To do: Restate the entries below word for word, omitting nothing.

=== Section Start ===

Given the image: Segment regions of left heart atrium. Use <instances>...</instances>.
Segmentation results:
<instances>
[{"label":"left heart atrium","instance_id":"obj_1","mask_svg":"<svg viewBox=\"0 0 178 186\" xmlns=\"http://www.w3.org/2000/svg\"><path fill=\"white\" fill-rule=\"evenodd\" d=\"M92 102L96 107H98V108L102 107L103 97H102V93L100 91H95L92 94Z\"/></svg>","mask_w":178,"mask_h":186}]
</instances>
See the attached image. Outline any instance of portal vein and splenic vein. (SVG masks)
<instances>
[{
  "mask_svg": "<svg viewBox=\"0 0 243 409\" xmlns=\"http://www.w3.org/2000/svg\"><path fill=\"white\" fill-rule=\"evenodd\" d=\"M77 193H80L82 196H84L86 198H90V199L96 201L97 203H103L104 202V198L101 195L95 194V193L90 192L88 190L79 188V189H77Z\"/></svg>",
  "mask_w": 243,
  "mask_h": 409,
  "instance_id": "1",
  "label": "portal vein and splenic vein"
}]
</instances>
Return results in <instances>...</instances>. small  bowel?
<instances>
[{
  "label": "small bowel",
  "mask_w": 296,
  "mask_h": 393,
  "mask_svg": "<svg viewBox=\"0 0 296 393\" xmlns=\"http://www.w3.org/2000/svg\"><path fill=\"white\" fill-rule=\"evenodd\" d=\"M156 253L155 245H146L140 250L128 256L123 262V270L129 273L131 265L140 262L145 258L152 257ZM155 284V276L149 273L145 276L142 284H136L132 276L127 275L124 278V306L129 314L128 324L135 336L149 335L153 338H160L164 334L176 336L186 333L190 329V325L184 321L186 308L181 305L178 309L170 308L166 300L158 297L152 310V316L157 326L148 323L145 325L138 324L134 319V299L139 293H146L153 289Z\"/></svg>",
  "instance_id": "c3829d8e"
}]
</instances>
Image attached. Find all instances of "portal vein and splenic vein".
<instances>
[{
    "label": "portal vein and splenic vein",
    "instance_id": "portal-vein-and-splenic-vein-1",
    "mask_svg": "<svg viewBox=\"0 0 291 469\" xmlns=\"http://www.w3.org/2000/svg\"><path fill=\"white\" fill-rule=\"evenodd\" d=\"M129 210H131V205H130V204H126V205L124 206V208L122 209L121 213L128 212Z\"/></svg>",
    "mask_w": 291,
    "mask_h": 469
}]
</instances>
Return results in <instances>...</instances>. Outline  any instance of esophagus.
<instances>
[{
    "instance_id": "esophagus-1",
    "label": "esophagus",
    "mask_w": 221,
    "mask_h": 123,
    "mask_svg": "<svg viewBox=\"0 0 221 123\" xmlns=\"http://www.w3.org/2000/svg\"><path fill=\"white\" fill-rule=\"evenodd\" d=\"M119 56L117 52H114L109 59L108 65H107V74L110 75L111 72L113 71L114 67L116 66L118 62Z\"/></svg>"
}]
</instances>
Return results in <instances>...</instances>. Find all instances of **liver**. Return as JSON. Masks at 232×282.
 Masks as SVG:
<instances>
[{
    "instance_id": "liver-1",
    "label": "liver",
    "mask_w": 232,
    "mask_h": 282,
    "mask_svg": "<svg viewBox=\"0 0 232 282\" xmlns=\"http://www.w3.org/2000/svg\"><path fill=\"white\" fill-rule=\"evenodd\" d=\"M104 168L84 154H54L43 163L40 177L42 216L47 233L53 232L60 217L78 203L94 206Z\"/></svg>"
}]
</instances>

=== Section End ===

Completed exercise:
Given the image: Segment regions of left heart atrium. Use <instances>...</instances>.
Segmentation results:
<instances>
[{"label":"left heart atrium","instance_id":"obj_1","mask_svg":"<svg viewBox=\"0 0 178 186\" xmlns=\"http://www.w3.org/2000/svg\"><path fill=\"white\" fill-rule=\"evenodd\" d=\"M92 102L96 107H98V108L102 107L103 97H102V93L100 91H95L92 94Z\"/></svg>","mask_w":178,"mask_h":186}]
</instances>
See the attached image. Outline any instance of portal vein and splenic vein. (SVG masks)
<instances>
[{
  "mask_svg": "<svg viewBox=\"0 0 243 409\" xmlns=\"http://www.w3.org/2000/svg\"><path fill=\"white\" fill-rule=\"evenodd\" d=\"M77 193H80L82 196H84L86 198H90V199L96 201L97 203H103L104 202V198L101 195L95 194V193L90 192L88 190L79 188V189H77Z\"/></svg>",
  "mask_w": 243,
  "mask_h": 409,
  "instance_id": "1",
  "label": "portal vein and splenic vein"
}]
</instances>
Return results in <instances>...</instances>. small  bowel?
<instances>
[{
  "label": "small bowel",
  "mask_w": 296,
  "mask_h": 393,
  "mask_svg": "<svg viewBox=\"0 0 296 393\" xmlns=\"http://www.w3.org/2000/svg\"><path fill=\"white\" fill-rule=\"evenodd\" d=\"M156 253L155 245H146L140 250L128 256L123 262V270L129 273L131 265L140 262L145 258L152 257ZM155 284V276L149 273L145 276L142 284H136L132 276L127 275L124 278V306L129 314L128 324L135 336L149 335L153 338H160L164 334L176 336L186 333L190 329V325L184 321L186 308L181 305L178 309L170 308L166 300L158 297L152 310V316L157 326L148 323L145 325L138 324L134 319V299L139 293H146L153 289Z\"/></svg>",
  "instance_id": "c3829d8e"
}]
</instances>
Image attached. Find all instances of "portal vein and splenic vein".
<instances>
[{
    "label": "portal vein and splenic vein",
    "instance_id": "portal-vein-and-splenic-vein-1",
    "mask_svg": "<svg viewBox=\"0 0 291 469\" xmlns=\"http://www.w3.org/2000/svg\"><path fill=\"white\" fill-rule=\"evenodd\" d=\"M129 210H131V205H130V204H126V205L124 206V208L122 209L121 213L128 212Z\"/></svg>",
    "mask_w": 291,
    "mask_h": 469
}]
</instances>
Return results in <instances>...</instances>. Outline  any instance of esophagus.
<instances>
[{
    "instance_id": "esophagus-1",
    "label": "esophagus",
    "mask_w": 221,
    "mask_h": 123,
    "mask_svg": "<svg viewBox=\"0 0 221 123\" xmlns=\"http://www.w3.org/2000/svg\"><path fill=\"white\" fill-rule=\"evenodd\" d=\"M119 56L117 52H114L109 59L108 65H107V74L110 75L111 72L113 71L114 67L116 66L118 62Z\"/></svg>"
}]
</instances>
Return results in <instances>...</instances>. Find all instances of **liver**. Return as JSON. Masks at 232×282.
 Masks as SVG:
<instances>
[{
    "instance_id": "liver-1",
    "label": "liver",
    "mask_w": 232,
    "mask_h": 282,
    "mask_svg": "<svg viewBox=\"0 0 232 282\" xmlns=\"http://www.w3.org/2000/svg\"><path fill=\"white\" fill-rule=\"evenodd\" d=\"M104 168L84 154H54L43 163L40 177L42 216L47 233L53 232L60 217L78 203L94 206Z\"/></svg>"
}]
</instances>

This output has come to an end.